EXERCISE AIM: Search the records for "Campingplätze". Report every line where it occurs.

--------------------------------------------------

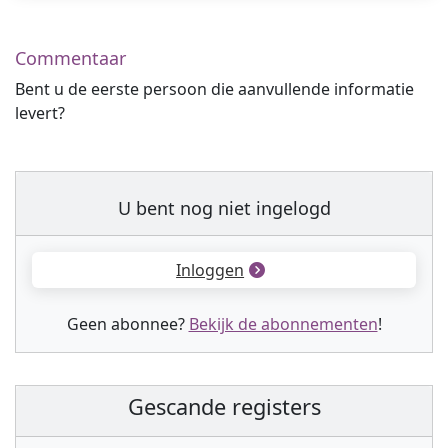
Commentaar
Bent u de eerste persoon die aanvullende informatie
levert?
U bent nog niet ingelogd
Inloggen
Geen abonnee?
Bekijk de abonnementen
!
Gescande registers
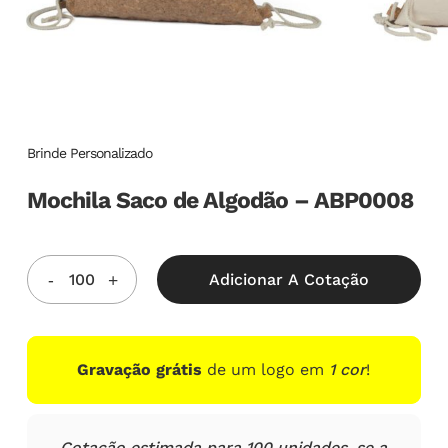
Brinde Personalizado
Mochila Saco de Algodão – ABP0008
Adicionar A Cotação
Gravação grátis
de um logo em
1 cor
!
Cotação estimada para 100 unidades, se a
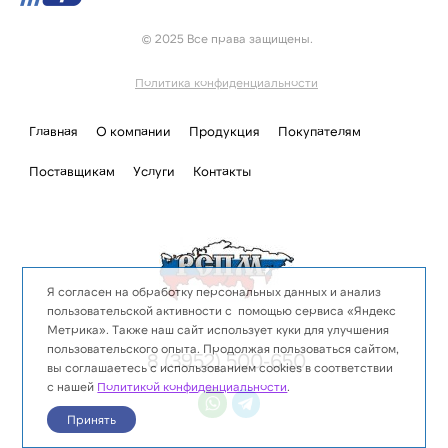
© 2025 Все права защищены.
Политика конфиденциальности
Главная
О компании
Продукция
Покупателям
Поставщикам
Услуги
Контакты
Я согласен на обработку персональных данных и анализ
пользовательской активности с помощью сервиса «Яндекс
Метрика». Также наш сайт использует куки для улучшения
пользовательского опыта. Продолжая пользоваться сайтом,
8 (3952) 500-650
вы соглашаетесь с использованием cookies в соответствии
с нашей
Политикой конфиденциальности
.
Принять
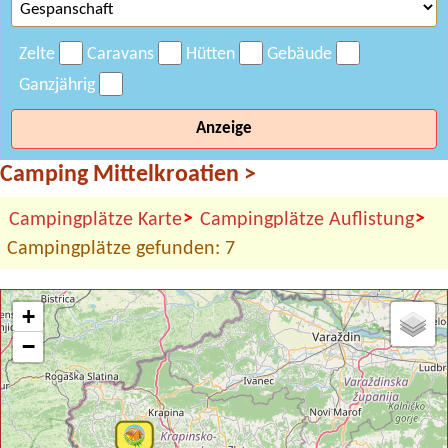
Zelte
Caravans
Hütten
Gebäude
Ganzjährig
Anzeige
Camping Mittelkroatien
>
>
>
Campingplätze Karte
Campingplätze Auflistung
Campingplätze gefunden: 7
+
−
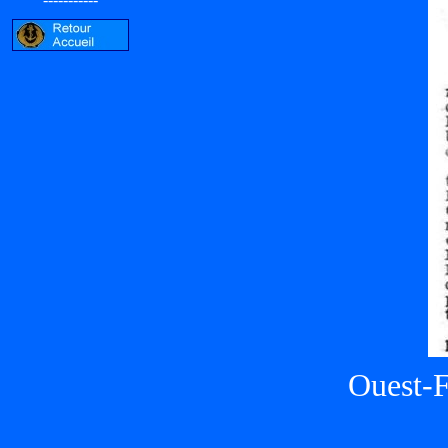
Ouest-F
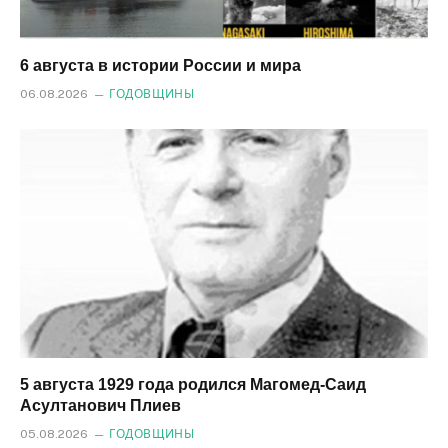
6 августа в истории России и мира
06.08.2026
ГОДОВЩИНЫ
5 августа 1929 года родился Магомед‑Саид
Асултанович Плиев
05.08.2026
ГОДОВЩИНЫ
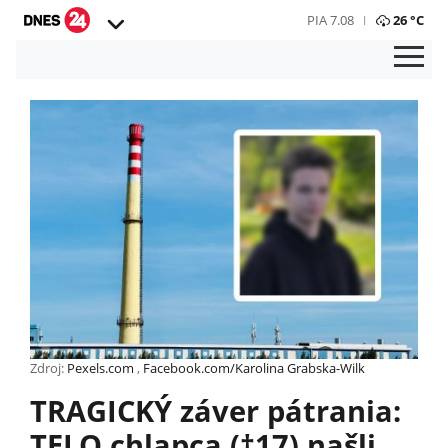
PIA 7.08
26 °C
Zdroj:
Pexels.com
,
Facebook.com/Karolina Grabska-Wilk
TRAGICKÝ záver pátrania:
TELO chlapca (†17) našli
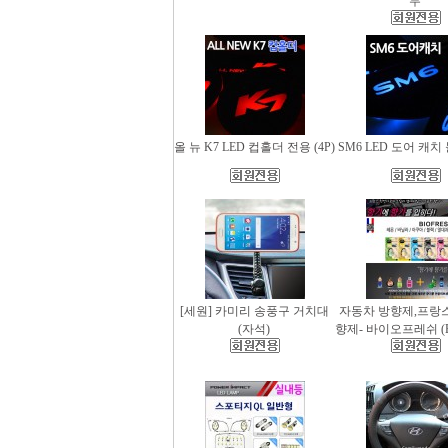
무
올 뉴 K7 LED 컵홀더 전용 (4P)
SM6 LED 도어 캐치 
[세원] 카미리 송풍구 거치대
자동차 방향제,프랑
(자석)
향제- 바이오프레쉬 (Bio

--------------------------------------------------

TASK RESULT:
Campingplätze Karte
Campingplätze Auflistung
Campingplätze gefunden: 7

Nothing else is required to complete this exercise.